In the years since, I’ve come to a third observation: that professional groups can have their own problems. (By professional I mean either run by writers who have sold fiction to the big six, or for profit workshops, or some combination thereof.)
The first and most obvious was the group that prided itself on flaying the members by extra harsh critiquing methods. They seemed to feel that a critique wasn’t successful until the author on the hot seat ended up in tears. That seems to me a recipe for bullying and grandstanding, but some have been very proud of belonging to such groups. (Or maybe just surviving them!)
Then there were the workshops that people paid to attend, but from which attendees returned to their friends with advice that sounded appalling—send out a story a week, or in another case, follow the ‘clinic’s recipe for a sure-file novel sale (this outline was the hoariest clichés). What to say to the proud graduate? So many times, it’s like when people ask “Do you like my new sweetie?” or “How do I look in this outfit?” They do NOT want to hear what you really think, especially if they paid down good money.
But those are workshops. What about professional writing groups? Well, there was one group of well-known pros who had all become so comfortable with one another that there was a gradual falling off in quality of their work, according to reviewers, until it seemed that none of them could sell to the big publishers anymore, though once they had been industry darlings.

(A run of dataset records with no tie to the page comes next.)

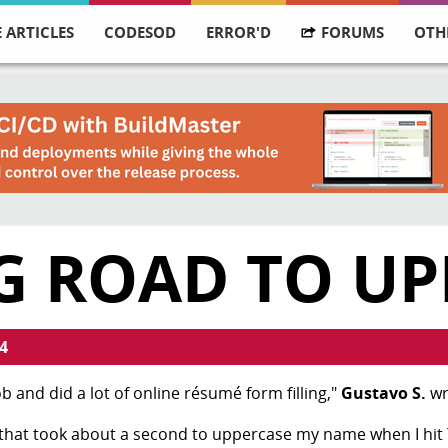
 ARTICLES
CODESOD
ERROR'D
FORUMS
OTH
G ROAD TO UP
4
b and did a lot of online résumé form filling,"
Gustavo S.
wr
 that took about a second to uppercase my name when I hit 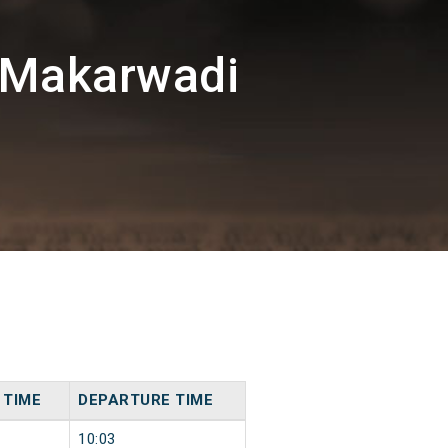
/Makarwadi
 TIME
DEPARTURE TIME
10:03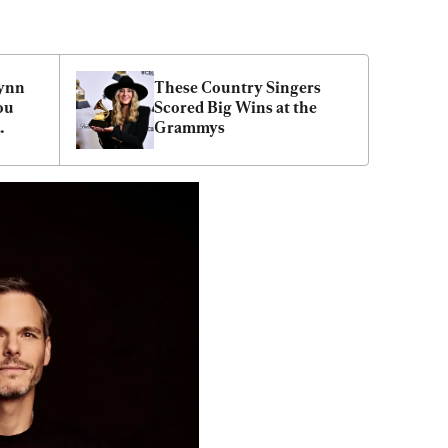
ynn 
These Country Singers 
ou 
Scored Big Wins at the 
Grammys
aith 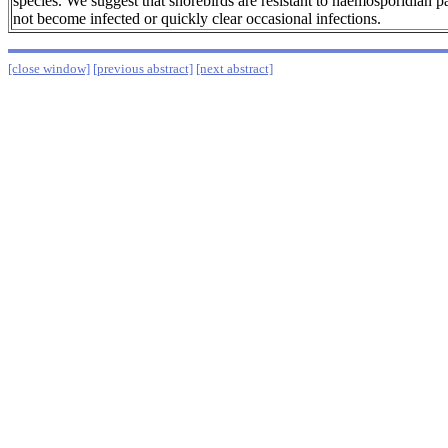
species. We suggest that shorebirds are resistant to haemosporidian pa
not become infected or quickly clear occasional infections.
[close window]
[previous abstract]
[next abstract]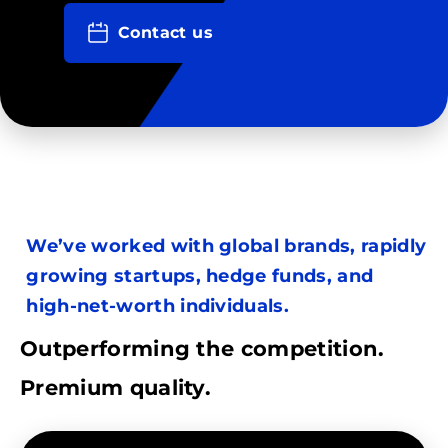
Contact us
We’ve worked with global brands, rapidly
growing startups, hedge funds, and
high-net-worth individuals.
Outperforming the competition.
Premium quality.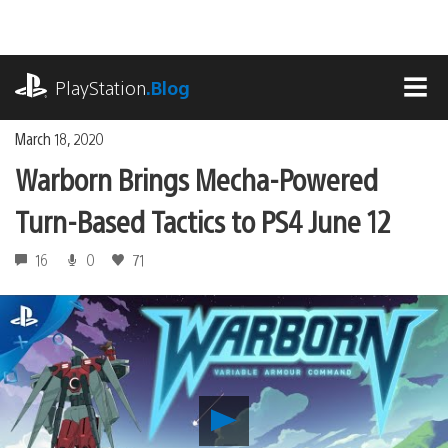
Skip
to
content
playstation.com
PlayStation
.Blog
MEN
March 18, 2020
Warborn Brings Mecha-Powered
Turn-Based Tactics to PS4 June 12
16
0
71
Play
Warborn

I realize that this is beginning to sound like “writing groups are bad.” That is not what I’m saying. There are also famous and successful writing groups, like the Inklings. In my generation, the Scribblies—all of whom have distinctive voices, yet successful careers to this day. There’s the Blue Heaven group, which has produced terrific writers.
I suspect that to stay successful a group needs people at all levels of writing, people who write different types of thing, and new blood. Otherwise, there is that danger of getting too comfortable, and writing for one another.
Some writers avoid the problem altogether by avoiding groups. But then there’s the problem of feedback. Some writers don’t want it, but many do, or discover that they need it.
For those who need feedback, fresh eyes are crucial. Old friends who love our stuff can not only reinforce habits that we are not aware of that are keeping us from improving, but by degrees we might begin writing for them. And unless their taste is either universal or so fine it reaches the literary empyrean, we’re earnestly heading right for a rut, while we think we’re doing everything right, and of course all the praise feels good.
Then there’s the fact that finding fresh eyes can be a problem. That’s the eternal search for many writers. So they join various writing groups on-line, or . . . it’s back to the workshops, like Clarion or Odyssey, which are six weeks long, or Viable Paradise, which is eight days. Then there are face to face ones—the one I visited last week was GLAWS, the Greater Los Angeles Writers Society. This group was enthusiastic, friendly, and full of talent.
I was a part of Viable Paradise last year, and will be this year. I loved the collegial atmosphere that also managed to be supportive. I liked the intensive one-on-one sessions as well as the group critiques. And talking to industry pros was a real treat. Because the session was a week, there was no chance of developing a group-think, though I believe that many VP grads form enduring friendships with other members; in fact, some years have been getting together to trade news and manuscripts for a while, now.
But not everyone can afford these workshops. There are some free online workshops like Critters, Absolute Write, and Hatrack River. I am acquainted with the people who run all three. They try to bring in fresh ideas and they monitor forums to ward off trolls and bullies. There are many other groups out there, some with their proponents and nay-sayers, but like writing processes, not every group is a perfect fit for every writer. Giving them a try is the best way to see if they work for you.